Friday, June 27, 2008

The customer appreciation party

Notable about Smith v R (Jamaica) [2008] UKPC (23 June 2008), aside from a sardonic and picturesque narrative of the facts (involving the fatal stabbing of “Ram Puss” at a street party in Kingston which was a “customer appreciation party” hosted by the appellant’s father at a shipping container which had been converted to a small “cook shop”), is a comment on the standard of proof of facts that have to be established before evidence becomes admissible.

Here, the evidence in question was a deposition made by an eyewitness who became too afraid to give evidence at trial. Certain matters, set out in s 31D of the Evidence Act 1843, had to be “proved to the satisfaction of the court”. The Board held, para 21, "In their Lordships' opinion the standard applicable is proof beyond reasonable doubt … ".

This is of particular interest at a time when courts are tending to be satisfied with proof of preliminary facts to the standard of the balance of probabilities: see for example R v Aylwin [2008] NZCA 154.

Other topics touched on are the duties of prosecution counsel, the probative/prejudicial effect balancing exercise, and the absence of a good character direction. On the latter, the Board held, at 30:

“The law has become clearer since the time of this trial and it hardly needs repetition now that a defendant is entitled to have a good character direction from the judge when the facts warrant it and that its absence may be a ground for setting aside a verdict of guilty. It is the duty of defence counsel to ensure that the defendant's good character is brought before the court, and failure to do so and obtain the appropriate direction may make a guilty verdict unsafe: Sealey & Headley v The State [2002] UKPC 52, (2002) 61 WIR 491; Teeluck & John v The State [2005] UKPC 14 [2005] 1 WLR 2421. It has, however, been emphasised by the Board in recent cases that the critical factor is whether it would have made a difference to the result if the direction had been given: see, eg Bhola v The State [2006] UKPC 9, (2006) 68 WIR 449, para 17, per Lord Brown of Eaton-under-Heywood. In the present case the appellant did not give evidence and merely made an unsworn statement from the dock, so that the credibility limb of the direction would have been of lesser consequence. The propensity limb might have been of some relevance, but their Lordships do not consider that, looking at the trial as a whole, it would have made any difference to the verdict.”

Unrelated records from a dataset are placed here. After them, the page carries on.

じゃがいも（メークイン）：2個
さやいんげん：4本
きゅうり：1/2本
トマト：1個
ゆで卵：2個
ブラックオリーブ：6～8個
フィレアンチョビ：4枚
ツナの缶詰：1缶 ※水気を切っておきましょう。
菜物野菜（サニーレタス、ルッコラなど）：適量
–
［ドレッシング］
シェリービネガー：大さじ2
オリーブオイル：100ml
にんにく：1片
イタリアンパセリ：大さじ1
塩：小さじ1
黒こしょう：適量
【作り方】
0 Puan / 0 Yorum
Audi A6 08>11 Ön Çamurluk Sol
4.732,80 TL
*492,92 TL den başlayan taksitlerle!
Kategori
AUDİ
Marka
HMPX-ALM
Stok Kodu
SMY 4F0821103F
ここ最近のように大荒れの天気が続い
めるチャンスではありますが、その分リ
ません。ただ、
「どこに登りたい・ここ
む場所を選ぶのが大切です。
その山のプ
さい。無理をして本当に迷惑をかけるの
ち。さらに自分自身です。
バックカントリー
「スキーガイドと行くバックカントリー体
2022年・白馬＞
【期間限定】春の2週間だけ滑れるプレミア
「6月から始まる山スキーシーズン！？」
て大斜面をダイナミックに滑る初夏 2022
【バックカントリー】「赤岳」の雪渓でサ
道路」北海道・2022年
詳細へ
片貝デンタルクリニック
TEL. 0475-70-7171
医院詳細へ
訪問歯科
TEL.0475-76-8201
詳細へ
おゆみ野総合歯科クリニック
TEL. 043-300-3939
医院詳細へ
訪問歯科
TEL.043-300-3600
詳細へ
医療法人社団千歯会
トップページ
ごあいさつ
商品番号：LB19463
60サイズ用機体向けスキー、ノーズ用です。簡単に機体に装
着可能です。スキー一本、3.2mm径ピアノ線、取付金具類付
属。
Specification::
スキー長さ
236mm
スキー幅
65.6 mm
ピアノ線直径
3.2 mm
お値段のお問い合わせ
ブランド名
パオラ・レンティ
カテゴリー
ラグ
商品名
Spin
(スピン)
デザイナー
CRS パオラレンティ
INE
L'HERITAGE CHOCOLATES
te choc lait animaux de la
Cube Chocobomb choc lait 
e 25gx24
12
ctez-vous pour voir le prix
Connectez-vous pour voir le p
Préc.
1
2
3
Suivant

I have commented here on Teeluck (see blog for 1 April 2005). See also Gilbert v R (Grenada) (29 March 2006). The extract just quoted from Smith states the critical factor as “whether it would have made a difference to the result if the direction had been given”. At this point the Board teeters on the brink of a terrible mistake. It would involve, as I pointed out discussing Gilbert, treating procedural unfairness as being remedied by strong prosecution evidence. However in the last sentence the Board appears to regain its balance, if it is saying that absence of propensity evidence would not have caused the jury to give inappropriate weight to any of the prosecution evidence: that would be a procedural ground for the decision, not a strength of prosecution case ground.